Sudan J Paediatr ; 17(1): 19-24, 2017.
Article in English | MEDLINE | ID: mdl-29213166

ABSTRACT

Precocious puberty is a developmental process that gives rise to secondary sexual characteristics before the age of 8 years in girls and 9 years in boys. In general, precocious puberty can be classified as central or peripheral. This is a retrospective hospital-based study was conducted at King Khalid University Hospital (KKUH), Riyadh, Saudi Arabia, during the period January 1990 and December 2016. Data were abstracted from the medical records of patients diagnosed with precocious puberty, with special emphasis on age, sex, clinical characteristics, and relevant hormonal assay. A total of 62 patients were diagnosed with Precocious Puberty (PP); 43 had Central Precocious Puberty (CPP) while 19 had peripheral precocious puberty (PPP).

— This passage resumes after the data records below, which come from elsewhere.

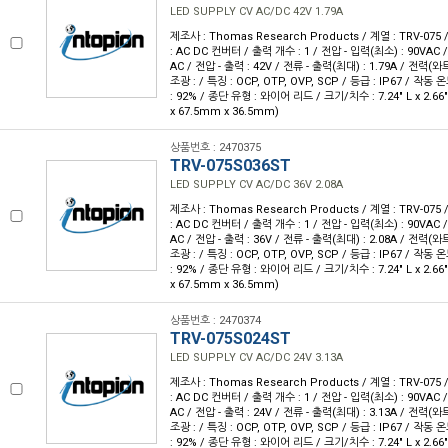
LED SUPPLY CV AC/DC 42V 1.79A
제조사 : Thomas Research Products / 계열 : TRV-07
: AC DC 컨버터 / 출력 개수 : 1 / 전압 - 입력(최소) : 90VAC 
AC / 전압 - 출력 : 42V / 전류 - 출력(최대) : 1.79A / 전력(와트)
조광 : / 특징 : OCP, OTP, OVP, SCP / 등급 : IP67 / 작동 온
: 92% / 종단 유형 : 와이어 리드 / 크기/치수 : 7.24" L x 2.66"
x 67.5mm x 36.5mm)
상품번호 : 2470375
TRV-075S036ST
LED SUPPLY CV AC/DC 36V 2.08A
제조사 : Thomas Research Products / 계열 : TRV-07
: AC DC 컨버터 / 출력 개수 : 1 / 전압 - 입력(최소) : 90VAC 
AC / 전압 - 출력 : 36V / 전류 - 출력(최대) : 2.08A / 전력(와트)
조광 : / 특징 : OCP, OTP, OVP, SCP / 등급 : IP67 / 작동 온
: 92% / 종단 유형 : 와이어 리드 / 크기/치수 : 7.24" L x 2.66"
x 67.5mm x 36.5mm)
상품번호 : 2470374
TRV-075S024ST
LED SUPPLY CV AC/DC 24V 3.13A
제조사 : Thomas Research Products / 계열 : TRV-07
: AC DC 컨버터 / 출력 개수 : 1 / 전압 - 입력(최소) : 90VAC 
AC / 전압 - 출력 : 24V / 전류 - 출력(최대) : 3.13A / 전력(와트)
조광 : / 특징 : OCP, OTP, OVP, SCP / 등급 : IP67 / 작동 온
: 92% / 종단 유형 : 와이어 리드 / 크기/치수 : 7.24" L x 2.66"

The majority of girls with CPP (68%) had idiopathic PP, while pathological causes were found in (50%) of boys. The commonest cause of PPP was congenital adrenal hyperplasia (42%) and chronic hypothyroidism (26%). In conclusion, this study showed that precocious Puberty is a common endocrine problem in our center. The etiology of CPP was idiopathic in the majority of girls while it was caused by CNS pathology in most of the boys in this cohort. Peripheral precocious puberty is not that rare and mainly caused by congenital adrenal hyperplasia or hypothyroidism.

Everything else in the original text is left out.